Paul followed with his experience of using hybrid events in an organisation that is naturally cautious and cost conscious; with some 11,000 branches nationwide; and where the diverse employee base has as many older employees as millennials. He described an iterative process where they started small, saw problems as learning experiences and now produce engaging Team Talk Live events, delivered from a bespoke Google-style facility, as an essential part of the internal communications strategy.

Key learnings:
  • Hybrid events can deliver an experience that feels modern and relevant for all sorts of organisations, not just technology giants.

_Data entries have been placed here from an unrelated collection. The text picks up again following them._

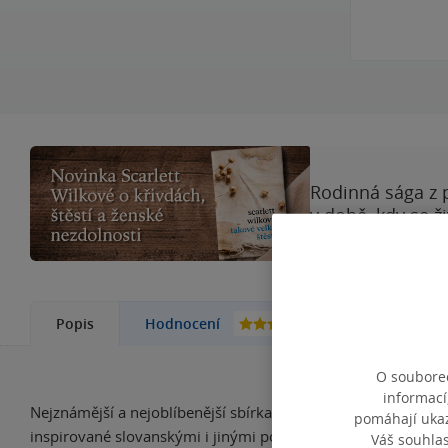
Rodinná sága z 
v době, kdy se ž
579
Popis
Hodnocení
Další kn
O souborec
informací
Nejznámější a nejoblíbenější sbírka baladických básní 19. sto
pomáhají ukazo
inspirované slovanskými i jinými pověstmi se vyznačují děj
Váš souhla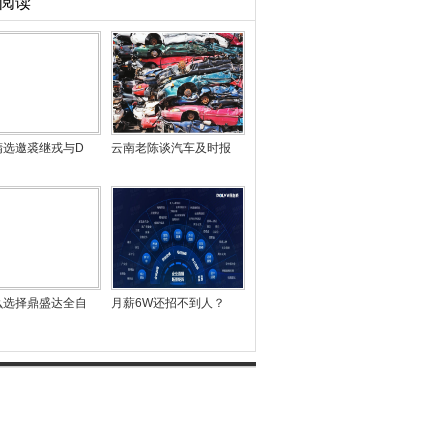
阅读
精选邀裘继戎与D
云南老陈谈汽车及时报
么选择鼎盛达全自
月薪6W还招不到人？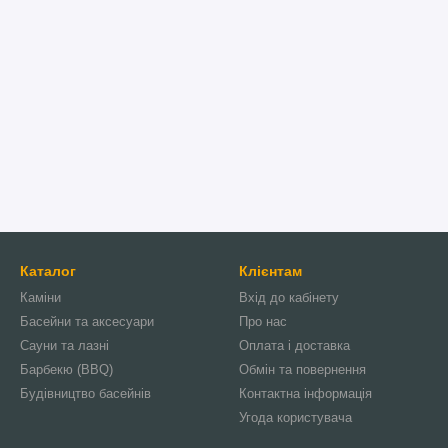
Каталог
Клієнтам
Каміни
Вхід до кабінету
Басейни та аксесуари
Про нас
Сауни та лазні
Оплата і доставка
Барбекю (BBQ)
Обмін та повернення
Будівництво басейнів
Контактна інформація
Угода користувача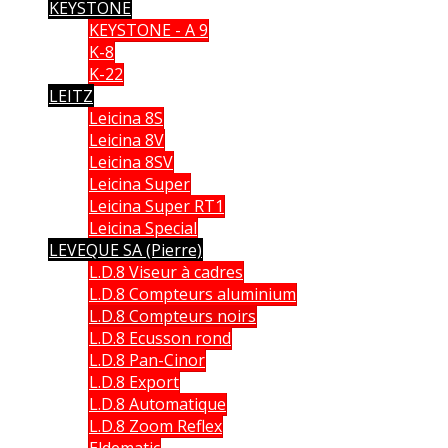
KEYSTONE
KEYSTONE - A 9
K-8
K-22
LEITZ
Leicina 8S
Leicina 8V
Leicina 8SV
Leicina Super
Leicina Super RT1
Leicina Special
LEVEQUE SA (Pierre)
L.D.8 Viseur à cadres
L.D.8 Compteurs aluminium
L.D.8 Compteurs noirs
L.D.8 Ecusson rond
L.D.8 Pan-Cinor
L.D.8 Export
L.D.8 Automatique
L.D.8 Zoom Reflex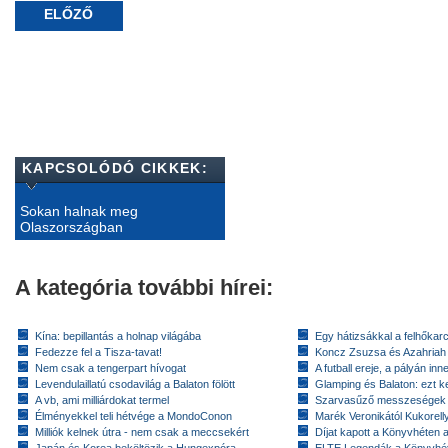
ELŐZŐ
KAPCSOLÓDÓ CIKKEK:
Sokan halnak meg
Olaszországban
A kategória további hírei:
Kína: bepillantás a holnap világába
Egy hátizsákkal a felhőkarc
Fedezze fel a Tisza-tavat!
Koncz Zsuzsa és Azahriah
Nem csak a tengerpart hívogat
A futball ereje, a pályán inn
Levendulaillatú csodavilág a Balaton fölött
Glamping és Balaton: ezt ke
A vb, ami milliárdokat termel
Szarvasűző messzeségek
Élményekkel teli hétvége a MondoConon
Marék Veronikától Kukorell
Milliók kelnek útra - nem csak a meccsekért
Díjat kapott a Könyvhéten
Japán és Korea beköltözik a Hungexpóra
ELTE Legendák a Könyvhé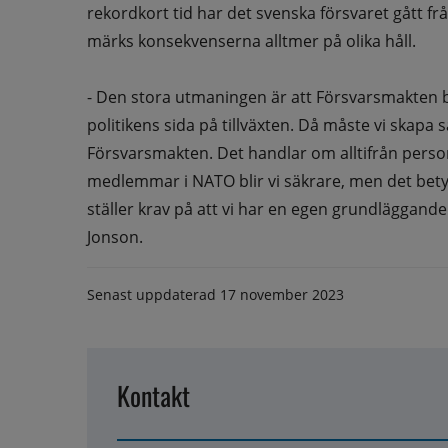
rekordkort tid har det svenska försvaret gått fr
märks konsekvenserna alltmer på olika håll.
- Den stora utmaningen är att Försvarsmakten b
politikens sida på tillväxten. Då måste vi skapa 
Försvarsmakten. Det handlar om alltifrån personal,
medlemmar i NATO blir vi säkrare, men det betyde
ställer krav på att vi har en egen grundläggande
Jonson.
Senast uppdaterad
17 november 2023
Kontakt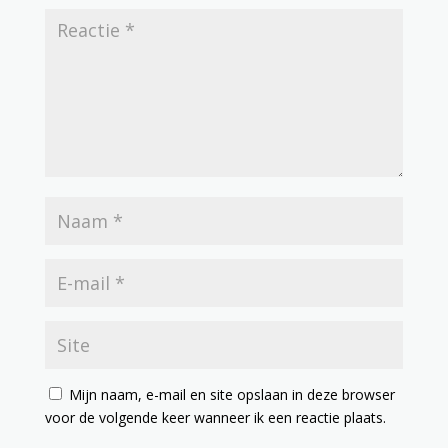
Mijn naam, e-mail en site opslaan in deze browser
voor de volgende keer wanneer ik een reactie plaats.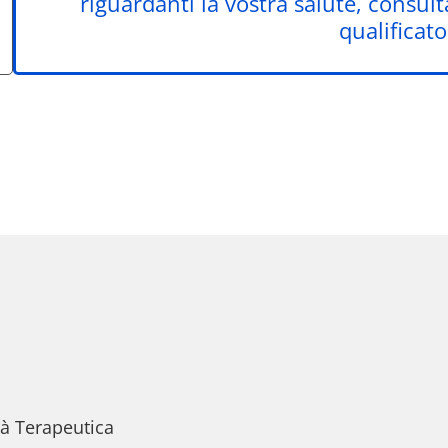
riguardanti la vostra salute, consul
qualificato
tà Terapeutica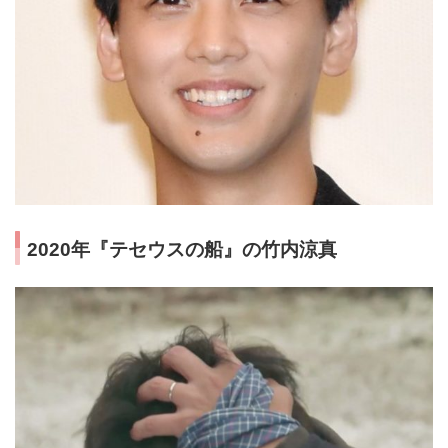
2020年『テセウスの船』の竹内涼真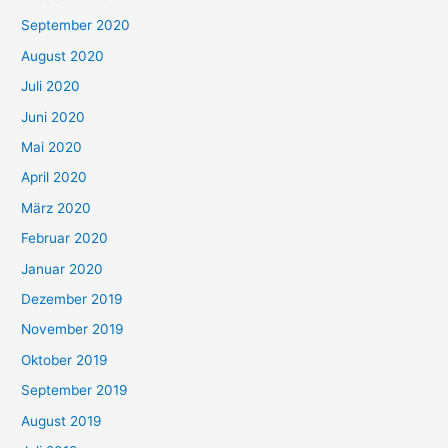
September 2020
August 2020
Juli 2020
Juni 2020
Mai 2020
April 2020
März 2020
Februar 2020
Januar 2020
Dezember 2019
November 2019
Oktober 2019
September 2019
August 2019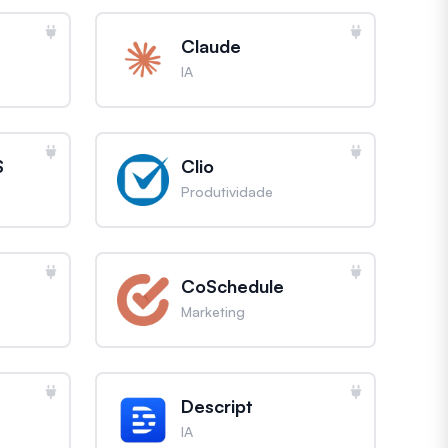
Claude
IA
S
Clio
Produtividade
CoSchedule
Marketing
Descript
IA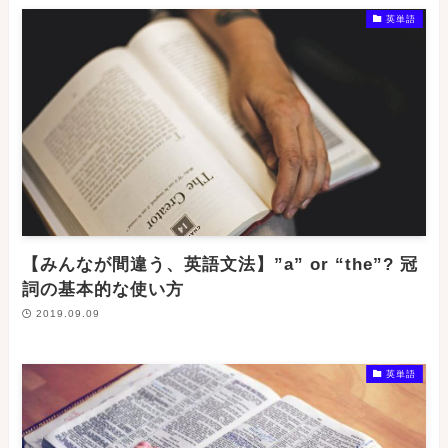
英単語
【みんなが間違う、英語文法】”a” or “the”? 冠
詞の基本的な使い方
2019.09.09
英単語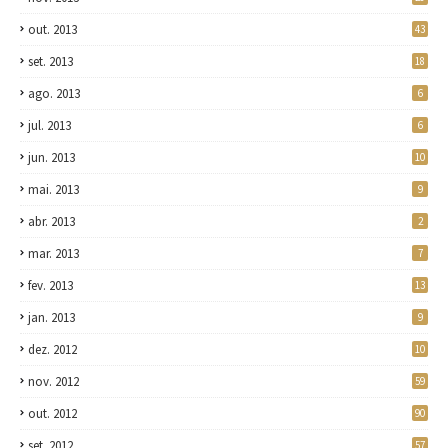
out. 2013
43
set. 2013
18
ago. 2013
6
jul. 2013
6
jun. 2013
10
mai. 2013
9
abr. 2013
2
mar. 2013
7
fev. 2013
13
jan. 2013
9
dez. 2012
10
nov. 2012
59
out. 2012
90
set. 2012
57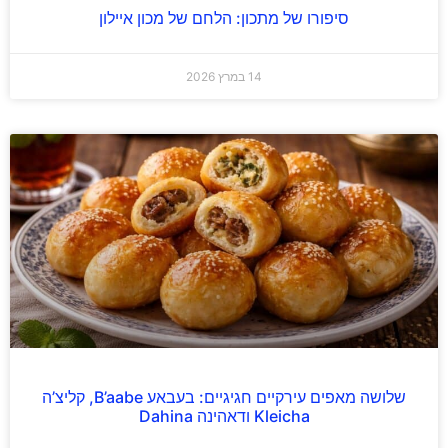
סיפורו של מתכון: הלחם של מכון איילון
14 במרץ 2026
שלושה מאפים עירקיים חגיגיים: בעבאע B’aabe, קליצ’ה
Kleicha ודאהינה Dahina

  • Content is still king. Get the messaging right and use the technology to aid delivery. 
  • Create some guiding principles, such as: no one should travel more than 90 mins; make everyone feel special; make it easy enough for anyone to participate, regardless of technical expertise.
  • Have a back-up plan, especially when you’re relying on the internet.
  • Be clear on objectives: deliver an employee experience; improve engagement; reduce cost; etc. Note: hybrid events can offer cost savings but can also be more expensive depending on the scale of the event.
  • Don’t be afraid to fail; less than perfection can still deliver a good experience for employees and a learning experience for communicators.

Countless studies show that people want to hear from their leaders in person. No doubt many a leader has wished they could be in several places at once. Now, thanks to hybrid events, they can!